**** Data section

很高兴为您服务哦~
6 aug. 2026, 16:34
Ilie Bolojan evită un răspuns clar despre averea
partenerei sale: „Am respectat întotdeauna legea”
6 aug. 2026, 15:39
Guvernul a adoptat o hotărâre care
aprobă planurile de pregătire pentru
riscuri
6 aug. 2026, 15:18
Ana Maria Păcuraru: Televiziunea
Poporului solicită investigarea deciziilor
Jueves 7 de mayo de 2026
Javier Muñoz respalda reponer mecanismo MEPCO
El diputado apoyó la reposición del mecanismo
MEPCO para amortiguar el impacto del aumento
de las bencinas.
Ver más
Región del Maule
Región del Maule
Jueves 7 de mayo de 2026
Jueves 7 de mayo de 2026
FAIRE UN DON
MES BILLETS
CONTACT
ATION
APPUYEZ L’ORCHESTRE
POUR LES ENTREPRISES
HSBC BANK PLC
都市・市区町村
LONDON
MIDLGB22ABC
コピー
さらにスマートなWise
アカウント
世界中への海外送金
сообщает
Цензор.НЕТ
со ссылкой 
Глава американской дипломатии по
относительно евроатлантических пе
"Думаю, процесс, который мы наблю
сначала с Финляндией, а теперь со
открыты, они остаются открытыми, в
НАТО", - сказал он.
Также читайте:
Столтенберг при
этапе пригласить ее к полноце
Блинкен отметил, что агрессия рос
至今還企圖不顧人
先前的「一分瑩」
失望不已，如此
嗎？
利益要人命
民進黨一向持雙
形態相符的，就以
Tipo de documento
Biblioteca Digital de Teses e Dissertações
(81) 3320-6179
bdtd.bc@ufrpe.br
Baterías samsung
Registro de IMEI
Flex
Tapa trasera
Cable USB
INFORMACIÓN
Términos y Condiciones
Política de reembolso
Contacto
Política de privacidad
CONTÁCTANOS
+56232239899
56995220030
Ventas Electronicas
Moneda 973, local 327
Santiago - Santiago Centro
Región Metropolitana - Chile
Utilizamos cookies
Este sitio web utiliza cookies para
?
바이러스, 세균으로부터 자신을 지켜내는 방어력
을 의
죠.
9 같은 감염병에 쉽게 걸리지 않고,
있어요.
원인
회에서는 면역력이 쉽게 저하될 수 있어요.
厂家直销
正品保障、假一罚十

********

Work item:
Return the full listing exactly as written.

Result for this task:
很高兴为您服务哦~
6 aug. 2026, 16:34
Ilie Bolojan evită un răspuns clar despre averea
partenerei sale: „Am respectat întotdeauna legea”
6 aug. 2026, 15:39
Guvernul a adoptat o hotărâre care
aprobă planurile de pregătire pentru
riscuri
6 aug. 2026, 15:18
Ana Maria Păcuraru: Televiziunea
Poporului solicită investigarea deciziilor
Jueves 7 de mayo de 2026
Javier Muñoz respalda reponer mecanismo MEPCO
El diputado apoyó la reposición del mecanismo
MEPCO para amortiguar el impacto del aumento
de las bencinas.
Ver más
Región del Maule
Región del Maule
Jueves 7 de mayo de 2026
Jueves 7 de mayo de 2026
FAIRE UN DON
MES BILLETS
CONTACT
ATION
APPUYEZ L’ORCHESTRE
POUR LES ENTREPRISES
HSBC BANK PLC
都市・市区町村
LONDON
MIDLGB22ABC
コピー
さらにスマートなWise
アカウント
世界中への海外送金
сообщает
Цензор.НЕТ
со ссылкой 
Глава американской дипломатии по
относительно евроатлантических пе
"Думаю, процесс, который мы наблю
сначала с Финляндией, а теперь со
открыты, они остаются открытыми, в
НАТО", - сказал он.
Также читайте:
Столтенберг при
этапе пригласить ее к полноце
Блинкен отметил, что агрессия рос
至今還企圖不顧人
先前的「一分瑩」
失望不已，如此
嗎？
利益要人命
民進黨一向持雙
形態相符的，就以
Tipo de documento
Biblioteca Digital de Teses e Dissertações
(81) 3320-6179
bdtd.bc@ufrpe.br
Baterías samsung
Registro de IMEI
Flex
Tapa trasera
Cable USB
INFORMACIÓN
Términos y Condiciones
Política de reembolso
Contacto
Política de privacidad
CONTÁCTANOS
+56232239899
56995220030
Ventas Electronicas
Moneda 973, local 327
Santiago - Santiago Centro
Región Metropolitana - Chile
Utilizamos cookies
Este sitio web utiliza cookies para
?
바이러스, 세균으로부터 자신을 지켜내는 방어력
을 의
죠.
9 같은 감염병에 쉽게 걸리지 않고,
있어요.
원인
회에서는 면역력이 쉽게 저하될 수 있어요.
厂家直销
正品保障、假一罚十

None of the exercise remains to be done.